L’International Herald Tribune (IHT) a mené une enquête pour connaître quels débats avaient eu lieu au sein du département de la Justice. Selon les informations obtenues par le journal, plusieurs procureurs voulaient que HBSC plaide coupable et reconnaisse ainsi qu’elle avait violé la loi qui l’obligeait à informer les autorités de l’existence de transactions supérieures à 10 000 dollars, identifiées comme douteuses. Cela aurait dû entraîner le retrait de la licence bancaire et la fin des activités de HSBC aux États-Unis. Après plusieurs mois de discussion, une majorité de procureurs prit une autre voie et décida qu’il n’y avait pas lieu de poursuivre la banque pour activités criminelles car il fallait éviter sa fermeture. Il convenait même d’éviter de trop ternir son image |5|. L’amende mineure de 1,9 milliard de dollars est assortie d’une sorte de période de probation : si, entre 2013 et 2018, les autorités ont la preuve qu’HSBC n’a pas mis fin définitivement aux pratiques qui ont entraîné la sanction (ce n’est pas une condamnation), le département de la Justice pourrait envisager de rouvrir le dossier. Bref, la mesure peut être résumée par : « Vilain garnement, file-nous une semaine de ta paie et qu’on ne t’y reprenne pas pendant 5 ans ». Nous avons bien là un exemple évident de la formule « trop grande pour être condamnée ».

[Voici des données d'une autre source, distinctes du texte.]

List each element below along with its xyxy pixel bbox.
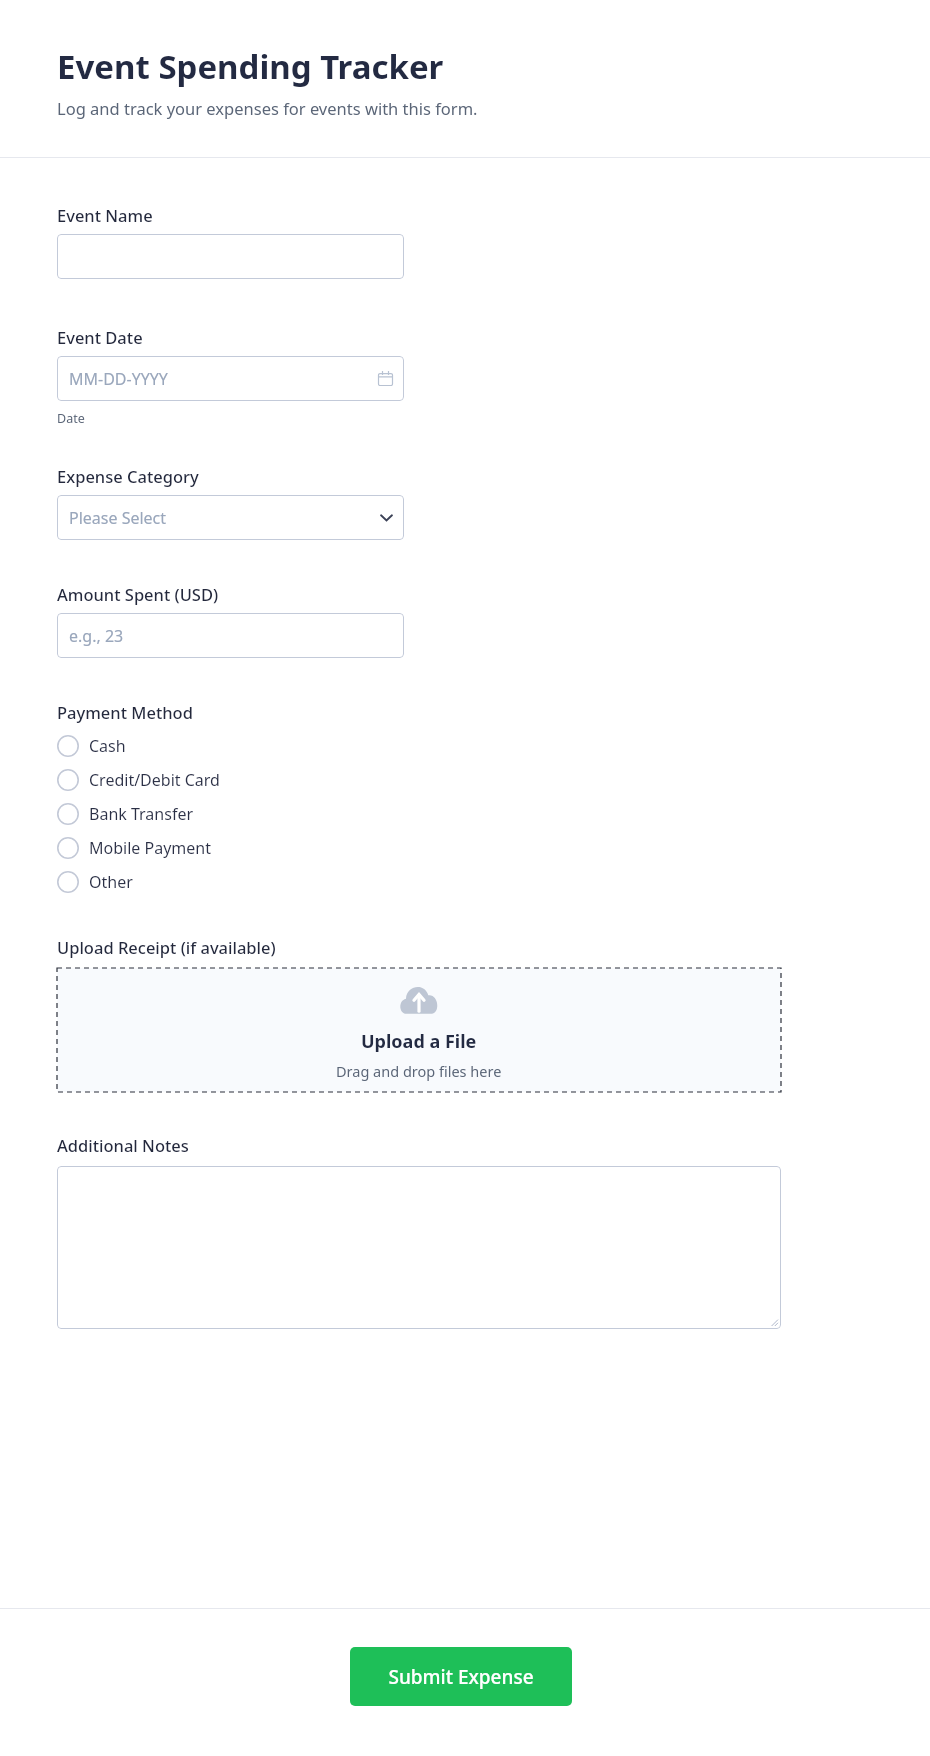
button[interactable]: Please Select [57,495,404,540]
staticText: Log and track your expenses for events w… [57,97,478,119]
staticText: Credit/Debit Card [89,769,220,791]
button[interactable]: Credit/Debit Card [57,763,417,797]
button[interactable]: Cash [57,729,417,763]
staticText: Other [89,871,133,893]
staticText: Event Date [57,326,143,348]
staticText: Cash [89,735,126,757]
button[interactable] [57,234,404,279]
staticText: Event Name [57,204,153,226]
staticText: Please Select [69,507,167,529]
button[interactable]: Submit Expense [350,1647,572,1706]
button[interactable]: MM-DD-YYYY [57,356,404,401]
button[interactable] [57,1166,781,1329]
button[interactable]: Bank Transfer [57,797,417,831]
staticText: Event Spending Tracker [57,44,444,89]
staticText: Expense Category [57,465,199,487]
staticText: Submit Expense [388,1664,534,1690]
staticText: Payment Method [57,701,193,723]
staticText: Date [57,410,85,427]
staticText: Drag and drop files here [336,1061,502,1081]
staticText: Bank Transfer [89,803,194,825]
staticText: Additional Notes [57,1134,189,1156]
staticText: e.g., 23 [69,625,124,647]
staticText: Upload Receipt (if available) [57,936,276,958]
button[interactable]: e.g., 23 [57,613,404,658]
staticText: Upload a File [361,1029,477,1054]
button[interactable]: Upload a File [57,968,781,1092]
staticText: MM-DD-YYYY [69,368,168,390]
button[interactable]: Mobile Payment [57,831,417,865]
staticText: Mobile Payment [89,837,211,859]
staticText: Amount Spent (USD) [57,583,219,605]
button[interactable]: Other [57,865,417,899]
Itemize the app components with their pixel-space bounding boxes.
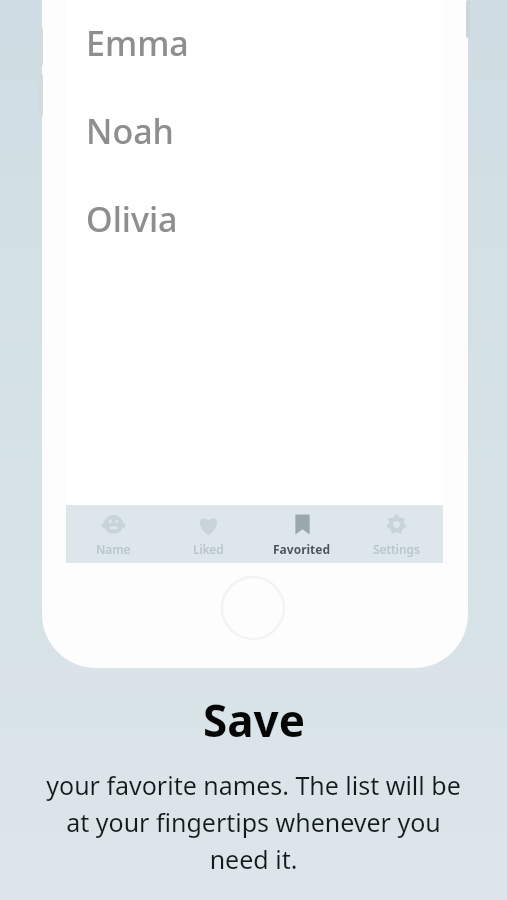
staticText: Save xyxy=(203,690,305,750)
staticText: Emma xyxy=(86,20,189,66)
staticText: Favorited xyxy=(273,541,331,557)
button[interactable]: Name xyxy=(66,505,161,563)
button[interactable]: Noah xyxy=(66,108,443,154)
staticText: Settings xyxy=(373,541,420,557)
button[interactable]: Liked xyxy=(161,505,255,563)
button[interactable]: Favorited xyxy=(255,505,349,563)
button[interactable]: Settings xyxy=(349,505,443,563)
staticText: your favorite names. The list will be at… xyxy=(46,768,461,876)
staticText: Name xyxy=(96,541,131,557)
button[interactable]: Emma xyxy=(66,20,443,66)
staticText: Olivia xyxy=(86,196,178,242)
staticText: Noah xyxy=(86,108,174,154)
button[interactable]: Olivia xyxy=(66,196,443,242)
staticText: Liked xyxy=(193,541,224,557)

En juillet 2013, lors d’une commission sénatoriale qui portait sur l’affaire HSBC, Elizabeth Warren, une sénatrice démocrate de l’État du Massachusetts, a mis sur le grill David Cohen, représentant le ministère des Finances, au sein duquel il occupe le poste de sous-secrétaire responsable de la lutte contre le terrorisme et l’espionnage financier. Elle a tenu grosso modo les propos suivant : « Le gouvernement des États-Unis prend très au sérieux le blanchiment d’argent (…). Il est possible de fermer une banque qui s’est engagée dans le blanchiment d’argent, des individus peuvent se voir interdire un métier ou une activité dans la finance, et quelqu’un peut être envoyé en prison. Or en décembre 2012, HSBC… a avoué avoir blanchi 881 milliards $ des cartels mexicains et colombiens de la drogue, la banque a également admis avoir violé les sanctions. HSBC ne l’a pas fait qu’une seule fois, elle l’a fait de manière répétée. HSBC a payé une amende mais aucun individu n’a été banni du métier bancaire et on n’a pas entendu parler d’une possible fermeture des activités de HSBC aux États-Unis. Je voudrais que vous répondiez à la question suivante : combien de milliards de dollars une banque doit-elle blanchir avant qu’on considère la possibilité de la fermer ? » Le représentant du Trésor a botté en touche en disant que le dossier était trop complexe pour émettre un avis |6|. La sénatrice a poursuivi en déclarant que lorsqu’un petit vendeur de cocaïne est pincé, il se retrouve pour des années en prison tandis qu’un banquier qui blanchit des milliards de dollars de la drogue peut rentrer tranquillement chez lui sans rien craindre de la justice. Cet extrait de l’audience est disponible en vidéo et vaut la peine d’être visionné |7|.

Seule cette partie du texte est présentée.